Saving Kennedy


“We never know which lives we influence, or when, or why.” — Stephen King, "11/22/63"

On Monday Hulu capped its original mini-series "11/22/63," based on the book by Stephen King. The series, which starred James Franco, was about a teacher in Maine in 2016 who has a chance to go back to 1960 and try to save President John F. Kennedy.

I was intrigued by the premise. I never read the book — though I've heard it was great — so throughout the eight weeks I was curious to see where it would go. Eventually, Jake (Franco) does, in deed, save JFK. But it comes at great personal cost. Then he heads back to 2016 to see the world re-made.

And it is. I won't ruin it for those who haven't seen it, but suffice it to say it's not the future he'd hoped to create. So he is confronted with a difficult choice of what to do next. Eventually he resets the timeline and returns to the future without doing anything. He thinks he's a failure. But he comes to realize that, without his interference — which was done with the best of intentions — people followed the path that helped them be their best selves. What felt like failure, to Jake, was really the right thing to do.

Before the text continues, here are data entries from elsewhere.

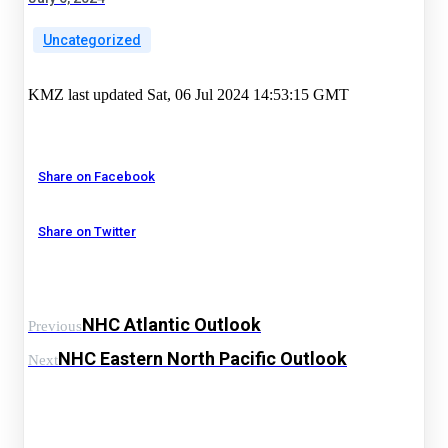
Uncategorized
KMZ last updated Sat, 06 Jul 2024 14:53:15 GMT
Share on Facebook
Share on Twitter
NHC Atlantic Outlook
Previous
NHC Eastern North Pacific Outlook
Next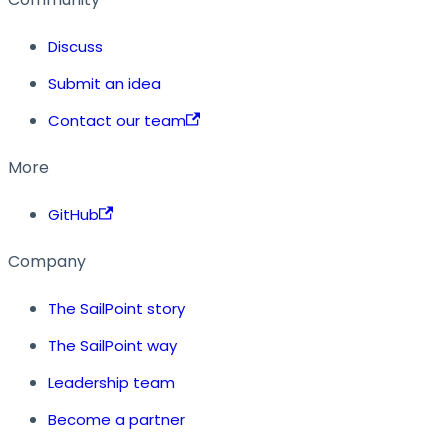
Discuss
Submit an idea
Contact our team
More
GitHub
Company
The SailPoint story
The SailPoint way
Leadership team
Become a partner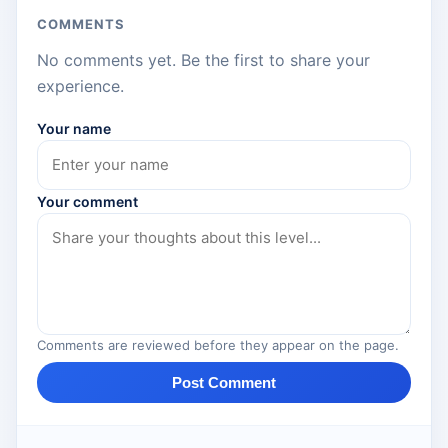
COMMENTS
No comments yet. Be the first to share your
experience.
Your name
Your comment
Comments are reviewed before they appear on the page.
Post Comment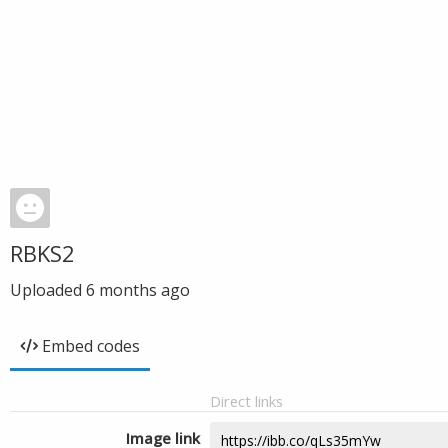
RBKS2
Uploaded
6 months ago
Embed codes
Direct links
Image link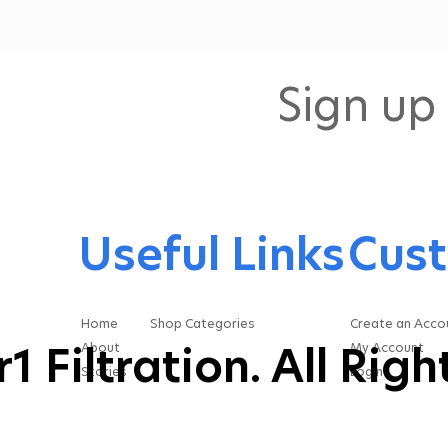
design our systems, how
we support our
customers, and how we
think about the full life
Sign up 
cycle of oil filtration
equipment. Extending Oil
Life Makes the...
Useful Links
Cust
Home
Shop Categories
Create an Acco
 Filtration. All Rig
About
My Account
Stories
Login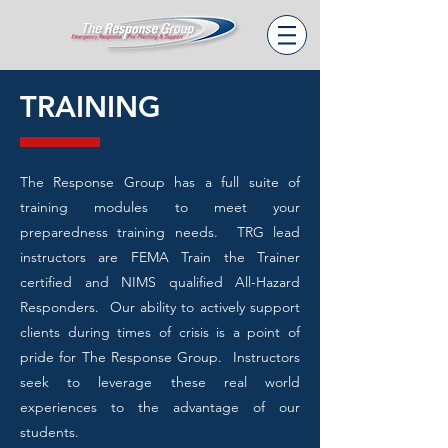
TRAINING
The Response Group has a full suite of
training modules to meet your
preparedness training needs. TRG lead
instructors are FEMA Train the Trainer
certified and NIMS qualified All-Hazard
Responders. Our ability to actively support
clients during times of crisis is a point of
pride for The Response Group. Instructors
seek to leverage these real world
experiences to the advantage of our
students.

I reminded me of a powerful song from a few years ago, "The Dance." In the song, Garth Brooks essentially asks that bigger question — if you knew what would happen, that JFK would be assassinated, that Martin Luther King, Jr. would be assassinated, would you change history. Should you change history. His answer is no; that despite the pain everything happens for a reason.

And now
I'm glad I didn't know
The way it all would end
The way it all would go
Our lives
Are better left to chance
I could have missed the pain
But I'd have had to miss
The dance

I can't help but wonder if Stephen King would feel the same. A big part of the story is the love that blossoms between Jake and Sadie (Sarah Gadon). When he resets the past, he misses the chance to have that relationship. Sadie is left with no memory of him. It causes him pain and regret.

But when Jake sees how life turned out, it brings him a sense of peace. The pain isn't gone, but he knows that he's made the right decision.

I didn't love all of "11/22/63," and sometimes I wasn't sure where they were going with the plot. But in the end it wasn't saving JFK that made Jake a hero, it was doing the right thing even when it was hard. And that provided a beautiful ending.